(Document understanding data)
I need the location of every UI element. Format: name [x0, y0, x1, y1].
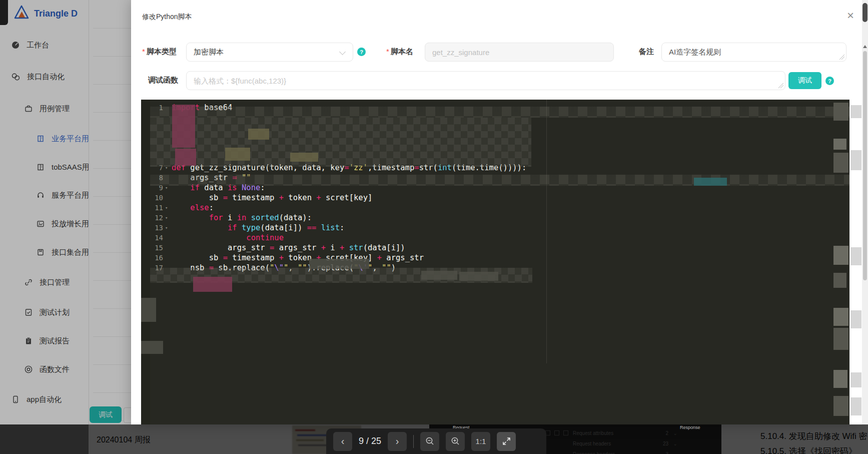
censored-region	[850, 310, 861, 328]
required-asterisk: *	[386, 47, 389, 56]
fold-arrow-icon: ▾	[165, 223, 168, 233]
code-line: 13▾ if type(data[i]) == list:	[141, 223, 849, 233]
remark-label: 备注	[639, 47, 654, 57]
modal-title: 修改Python脚本	[142, 13, 192, 22]
code-line: 11▾ else:	[141, 203, 849, 213]
required-asterisk: *	[142, 47, 145, 56]
line-number: 14	[141, 233, 163, 243]
fold-arrow-icon: ▾	[165, 203, 168, 213]
line-number: 15	[141, 243, 163, 253]
zoom-in-button[interactable]	[446, 432, 465, 451]
script-type-label: *脚本类型	[142, 47, 177, 57]
censored-region	[193, 277, 232, 292]
line-number: 13	[141, 223, 163, 233]
remark-input[interactable]	[661, 43, 846, 62]
code-line: 14 continue	[141, 233, 849, 243]
censored-region	[850, 372, 861, 387]
censored-region	[833, 308, 848, 326]
censored-region	[833, 103, 848, 121]
censored-region	[694, 178, 727, 186]
censored-region	[141, 298, 156, 322]
script-type-select[interactable]: 加密脚本	[186, 43, 353, 62]
line-number: 11	[141, 203, 163, 213]
censored-region	[150, 175, 849, 186]
line-number: 16	[141, 253, 163, 263]
modal-dialog: 修改Python脚本 × *脚本类型 加密脚本 ? *脚本名 备注 调试函数 调…	[131, 0, 862, 424]
debug-help-icon[interactable]: ?	[825, 77, 834, 85]
fold-arrow-icon: ▾	[165, 213, 168, 223]
close-icon[interactable]: ×	[842, 8, 858, 24]
code-preview-image[interactable]: 1import base647▾def get_zz_signature(tok…	[141, 100, 849, 424]
screen: Triangle D 工作台接口自动化用例管理业务平台用tobSAAS用服务平台…	[0, 0, 868, 454]
censored-region	[833, 273, 846, 288]
remark-resize-wrap	[661, 43, 846, 62]
censored-region	[150, 107, 849, 118]
code-line: 10 sb = timestamp + token + scret[key]	[141, 193, 849, 203]
scrollbar-up-arrow-icon[interactable]	[863, 45, 867, 48]
scrollbar-thumb[interactable]	[863, 51, 867, 280]
censored-region	[833, 370, 847, 388]
censored-region	[309, 259, 369, 269]
script-name-label: *脚本名	[386, 47, 413, 57]
script-type-help-icon[interactable]: ?	[357, 48, 366, 56]
censored-region	[833, 139, 846, 150]
debug-button[interactable]: 调试	[788, 72, 821, 89]
actual-size-button[interactable]: 1:1	[471, 432, 490, 451]
censored-region	[833, 153, 848, 173]
censored-region	[248, 129, 269, 140]
censored-region	[833, 328, 848, 350]
censored-region	[141, 341, 163, 354]
script-name-input[interactable]	[425, 43, 614, 62]
chevron-down-icon	[339, 49, 346, 55]
debug-function-label: 调试函数	[148, 76, 178, 85]
response-caption: Response	[680, 425, 700, 430]
censored-region	[175, 149, 196, 166]
code-line: 12▾ for i in sorted(data):	[141, 213, 849, 223]
censored-region	[172, 105, 195, 148]
page-scrollbar[interactable]	[862, 0, 868, 424]
censored-region	[421, 271, 457, 280]
corner-dark-wedge	[0, 0, 8, 25]
next-page-button[interactable]: ›	[388, 432, 407, 451]
zoom-in-icon	[451, 436, 460, 446]
modal-mask[interactable]	[0, 0, 131, 424]
fullscreen-button[interactable]	[497, 432, 516, 451]
script-type-value: 加密脚本	[194, 48, 224, 57]
censored-region	[850, 397, 861, 415]
page-indicator: 9 / 25	[359, 436, 381, 446]
debug-function-resize-wrap	[186, 71, 785, 90]
censored-region	[225, 148, 250, 161]
censored-region	[833, 396, 848, 416]
censored-region	[850, 247, 861, 265]
censored-region	[833, 246, 848, 265]
censored-region	[850, 105, 861, 118]
code-line: 15 args_str = args_str + i + str(data[i]…	[141, 243, 849, 253]
censored-region	[150, 118, 531, 167]
toolbar-divider	[413, 435, 414, 448]
zoom-out-icon	[425, 436, 435, 446]
corner-mask	[0, 424, 89, 454]
zoom-out-button[interactable]	[420, 432, 439, 451]
censored-region	[459, 272, 498, 281]
preview-toolbar: ‹ 9 / 25 › 1:1	[326, 428, 546, 454]
line-number: 12	[141, 213, 163, 223]
code-line: 16 sb = timestamp + token + scret[key] +…	[141, 253, 849, 263]
scrollbar-dark-thumb[interactable]	[862, 3, 867, 22]
prev-page-button[interactable]: ‹	[333, 432, 352, 451]
debug-function-input[interactable]	[186, 71, 785, 90]
censored-region	[850, 150, 861, 170]
line-number: 10	[141, 193, 163, 203]
censored-region	[290, 153, 318, 162]
expand-icon	[502, 436, 511, 446]
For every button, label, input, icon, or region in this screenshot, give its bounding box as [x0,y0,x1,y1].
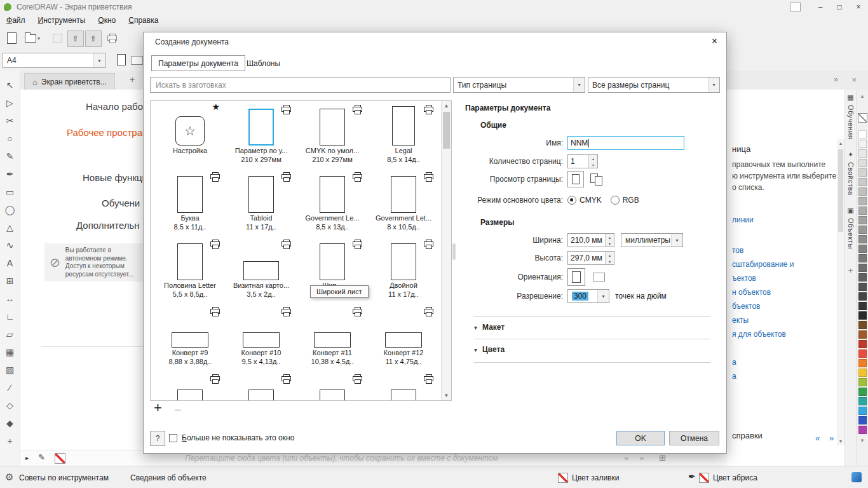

# How to complete this task
Could you output every record above exactly as written, leaving out the pictures?

# Answer below
I need the location of every UI element. Format: name [x0, y0, x1, y1].
censored-region	[850, 310, 861, 328]
required-asterisk: *	[386, 47, 389, 56]
fold-arrow-icon: ▾	[165, 223, 168, 233]
code-line: 13▾ if type(data[i]) == list:	[141, 223, 849, 233]
remark-label: 备注	[639, 47, 654, 57]
modal-title: 修改Python脚本	[142, 13, 192, 22]
code-line: 11▾ else:	[141, 203, 849, 213]
required-asterisk: *	[142, 47, 145, 56]
line-number: 14	[141, 233, 163, 243]
fold-arrow-icon: ▾	[165, 203, 168, 213]
line-number: 15	[141, 243, 163, 253]
zoom-in-button[interactable]	[446, 432, 465, 451]
script-type-label: *脚本类型	[142, 47, 177, 57]
censored-region	[193, 277, 232, 292]
line-number: 13	[141, 223, 163, 233]
remark-input[interactable]	[661, 43, 846, 62]
code-line: 14 continue	[141, 233, 849, 243]
censored-region	[850, 372, 861, 387]
censored-region	[833, 308, 848, 326]
censored-region	[833, 103, 848, 121]
censored-region	[694, 178, 727, 186]
censored-region	[141, 298, 156, 322]
script-type-select[interactable]: 加密脚本	[186, 43, 353, 62]
line-number: 11	[141, 203, 163, 213]
censored-region	[150, 175, 849, 186]
line-number: 16	[141, 253, 163, 263]
modal-dialog: 修改Python脚本 × *脚本类型 加密脚本 ? *脚本名 备注 调试函数 调…	[131, 0, 862, 424]
debug-help-icon[interactable]: ?	[825, 77, 834, 85]
fold-arrow-icon: ▾	[165, 213, 168, 223]
close-icon[interactable]: ×	[842, 8, 858, 24]
code-preview-image[interactable]: 1import base647▾def get_zz_signature(tok…	[141, 100, 849, 424]
screen: Triangle D 工作台接口自动化用例管理业务平台用tobSAAS用服务平台…	[0, 0, 868, 454]
censored-region	[833, 273, 846, 288]
remark-resize-wrap	[661, 43, 846, 62]
censored-region	[150, 107, 849, 118]
code-line: 10 sb = timestamp + token + scret[key]	[141, 193, 849, 203]
scrollbar-up-arrow-icon[interactable]	[863, 45, 867, 48]
scrollbar-thumb[interactable]	[863, 51, 867, 280]
censored-region	[833, 370, 847, 388]
censored-region	[309, 259, 369, 269]
script-name-label: *脚本名	[386, 47, 413, 57]
script-type-help-icon[interactable]: ?	[357, 48, 366, 56]
censored-region	[833, 139, 846, 150]
debug-button[interactable]: 调试	[788, 72, 821, 89]
actual-size-button[interactable]: 1:1	[471, 432, 490, 451]
censored-region	[833, 153, 848, 173]
censored-region	[248, 129, 269, 140]
censored-region	[833, 328, 848, 350]
censored-region	[141, 341, 163, 354]
script-name-input[interactable]	[425, 43, 614, 62]
chevron-down-icon	[339, 49, 346, 55]
debug-function-label: 调试函数	[148, 76, 178, 85]
response-caption: Response	[680, 425, 700, 430]
censored-region	[175, 149, 196, 166]
code-line: 12▾ for i in sorted(data):	[141, 213, 849, 223]
censored-region	[172, 105, 195, 148]
page-scrollbar[interactable]	[862, 0, 868, 424]
censored-region	[421, 271, 457, 280]
corner-dark-wedge	[0, 0, 8, 25]
next-page-button[interactable]: ›	[388, 432, 407, 451]
zoom-in-icon	[451, 436, 460, 446]
modal-mask[interactable]	[0, 0, 131, 424]
fullscreen-button[interactable]	[497, 432, 516, 451]
script-type-value: 加密脚本	[194, 48, 224, 57]
censored-region	[850, 397, 861, 415]
page-indicator: 9 / 25	[359, 436, 381, 446]
debug-function-resize-wrap	[186, 71, 785, 90]
censored-region	[225, 148, 250, 161]
censored-region	[833, 396, 848, 416]
censored-region	[850, 247, 861, 265]
censored-region	[833, 246, 848, 265]
censored-region	[850, 105, 861, 118]
code-line: 15 args_str = args_str + i + str(data[i]…	[141, 243, 849, 253]
censored-region	[150, 118, 531, 167]
toolbar-divider	[413, 435, 414, 448]
zoom-out-icon	[425, 436, 435, 446]
corner-mask	[0, 424, 89, 454]
zoom-out-button[interactable]	[420, 432, 439, 451]
censored-region	[459, 272, 498, 281]
preview-toolbar: ‹ 9 / 25 › 1:1	[326, 428, 546, 454]
line-number: 12	[141, 213, 163, 223]
code-line: 16 sb = timestamp + token + scret[key] +…	[141, 253, 849, 263]
scrollbar-dark-thumb[interactable]	[862, 3, 867, 22]
prev-page-button[interactable]: ‹	[333, 432, 352, 451]
debug-function-input[interactable]	[186, 71, 785, 90]
censored-region	[850, 150, 861, 170]
line-number: 10	[141, 193, 163, 203]
censored-region	[290, 153, 318, 162]
expand-icon	[502, 436, 511, 446]
For every button, label, input, icon, or region in this screenshot, give its bounding box as [x0,y0,x1,y1].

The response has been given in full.